Do you remember on the Sid & Marty Krofft show The Lost Saucer when Ruth Buzzi and Jim Nabors , as robots Fi and Fum, objected to the human kids aboard their flying saucer attempting to fix the saucer’s computer by hitting it?  The kids explained that was how their mother fixed the washing machine when it was uncooperative.  NASA just used a similar method to fix the Mars InSight lander when its digging probe got stuck in the crusty Martian soil. 

NASA ordered the lander to hit itself with a shovel.

Popular Science reported InSight’s digging probe, called the Mole, was unable to do its job because the soil of Mars was far more clumpy than scientists on Earth had anticipated and the Mole got stuck in the soil. Terran engineers had expected loose sand, and engineers at the German Aerospace Center ( Deutsches Zentrum für Luft- und Raumfahrt or DLR)had designed the Mole to  “bounce up and down like a jackhammer, sinking with each stroke and threading its way around any modestly sized rocks it encountered. But the probe has found soil that seems more dirt-like than sand-like; It sticks together and doesn’t collapse around the mole to give it enough friction to dig.”

The Mole is the measurement probe of InSight’s Heat Flow and Physical Properties Package (or HP3 ). Its goal is to track the temperature variations of Mars itself. 

InSight started digging February 28 and researchers realized March 2 that it wasn’t going any deeper.  Tilman Spohn of the German space agency DLR, principal investigator for HP3, at first thought the Mole had hit a rock.

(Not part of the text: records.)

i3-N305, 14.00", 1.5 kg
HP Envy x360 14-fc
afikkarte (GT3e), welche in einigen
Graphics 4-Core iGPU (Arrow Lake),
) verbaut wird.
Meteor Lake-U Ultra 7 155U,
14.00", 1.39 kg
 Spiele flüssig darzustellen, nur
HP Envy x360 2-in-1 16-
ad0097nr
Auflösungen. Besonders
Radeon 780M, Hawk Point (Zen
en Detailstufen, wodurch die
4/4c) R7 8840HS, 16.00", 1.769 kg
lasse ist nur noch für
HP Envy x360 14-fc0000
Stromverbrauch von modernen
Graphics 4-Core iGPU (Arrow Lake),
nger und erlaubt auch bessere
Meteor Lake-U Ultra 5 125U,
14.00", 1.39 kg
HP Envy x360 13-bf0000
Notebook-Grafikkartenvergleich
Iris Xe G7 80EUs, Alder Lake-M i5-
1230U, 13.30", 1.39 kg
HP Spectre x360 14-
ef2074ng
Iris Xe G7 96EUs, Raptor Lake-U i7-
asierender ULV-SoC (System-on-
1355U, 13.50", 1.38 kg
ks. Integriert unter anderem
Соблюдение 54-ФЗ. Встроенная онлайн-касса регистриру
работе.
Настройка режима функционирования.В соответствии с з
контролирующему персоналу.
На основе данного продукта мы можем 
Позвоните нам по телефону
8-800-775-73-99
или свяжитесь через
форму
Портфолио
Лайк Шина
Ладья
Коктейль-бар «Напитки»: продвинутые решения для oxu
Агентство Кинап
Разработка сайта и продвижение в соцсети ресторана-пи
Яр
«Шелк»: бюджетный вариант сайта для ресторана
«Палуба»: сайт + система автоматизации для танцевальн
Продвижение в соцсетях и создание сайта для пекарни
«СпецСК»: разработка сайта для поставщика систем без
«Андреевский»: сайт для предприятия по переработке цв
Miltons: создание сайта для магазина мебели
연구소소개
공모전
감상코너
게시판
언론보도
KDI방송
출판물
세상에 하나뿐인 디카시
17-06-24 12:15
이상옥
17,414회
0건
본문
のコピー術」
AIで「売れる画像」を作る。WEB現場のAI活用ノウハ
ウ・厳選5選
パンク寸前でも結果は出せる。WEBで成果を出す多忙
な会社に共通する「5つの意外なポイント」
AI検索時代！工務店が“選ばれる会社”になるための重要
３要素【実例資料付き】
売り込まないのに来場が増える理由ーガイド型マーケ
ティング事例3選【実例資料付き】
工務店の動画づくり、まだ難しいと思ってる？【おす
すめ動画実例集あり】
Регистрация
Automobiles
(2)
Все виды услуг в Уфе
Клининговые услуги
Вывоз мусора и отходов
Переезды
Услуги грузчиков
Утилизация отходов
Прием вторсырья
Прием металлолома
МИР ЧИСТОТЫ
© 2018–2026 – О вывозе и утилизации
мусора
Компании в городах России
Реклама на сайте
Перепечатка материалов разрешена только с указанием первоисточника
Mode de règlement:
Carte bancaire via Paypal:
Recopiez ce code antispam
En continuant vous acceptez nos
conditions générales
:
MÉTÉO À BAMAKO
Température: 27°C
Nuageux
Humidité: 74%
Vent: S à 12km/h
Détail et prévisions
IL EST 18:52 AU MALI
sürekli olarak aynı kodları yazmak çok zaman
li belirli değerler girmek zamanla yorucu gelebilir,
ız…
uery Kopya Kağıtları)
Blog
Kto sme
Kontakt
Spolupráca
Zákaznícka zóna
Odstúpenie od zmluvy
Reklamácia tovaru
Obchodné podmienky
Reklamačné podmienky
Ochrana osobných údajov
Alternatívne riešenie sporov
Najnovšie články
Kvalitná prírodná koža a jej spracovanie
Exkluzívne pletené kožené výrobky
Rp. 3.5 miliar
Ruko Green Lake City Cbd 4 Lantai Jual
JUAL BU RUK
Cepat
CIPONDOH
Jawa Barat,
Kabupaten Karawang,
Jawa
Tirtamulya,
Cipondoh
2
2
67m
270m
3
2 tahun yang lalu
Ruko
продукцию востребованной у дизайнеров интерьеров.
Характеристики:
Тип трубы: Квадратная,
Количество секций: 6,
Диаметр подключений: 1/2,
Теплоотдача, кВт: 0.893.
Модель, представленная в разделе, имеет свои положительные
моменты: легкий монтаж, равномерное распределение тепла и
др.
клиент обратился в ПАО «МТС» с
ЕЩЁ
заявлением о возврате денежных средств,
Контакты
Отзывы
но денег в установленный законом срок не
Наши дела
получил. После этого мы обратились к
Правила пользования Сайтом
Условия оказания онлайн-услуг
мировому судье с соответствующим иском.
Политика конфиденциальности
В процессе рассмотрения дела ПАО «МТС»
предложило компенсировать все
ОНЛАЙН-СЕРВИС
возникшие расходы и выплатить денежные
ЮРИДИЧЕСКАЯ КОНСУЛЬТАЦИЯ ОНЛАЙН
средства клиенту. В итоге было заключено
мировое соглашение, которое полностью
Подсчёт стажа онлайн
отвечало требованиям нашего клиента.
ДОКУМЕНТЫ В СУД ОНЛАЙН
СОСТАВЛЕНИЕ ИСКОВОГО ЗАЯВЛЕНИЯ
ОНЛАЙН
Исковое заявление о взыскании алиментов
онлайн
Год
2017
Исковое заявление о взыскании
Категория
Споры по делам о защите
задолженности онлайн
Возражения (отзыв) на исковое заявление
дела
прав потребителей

Engineers on Earth spent several weeks on simulations before risking damaging fragile power and communication lines. Sending a repair crew to Mars is too expensive to be practical, so after a couple of months of terrestrial testing to make sure the trick could actually work, the NASA scientists at Jet Propulsion Laboratory freed the Mole by ordering InSight to hit itself with its shovel.

It was certainly an unorthodox idea, but as the saying goes, “Necessity is a real mother.”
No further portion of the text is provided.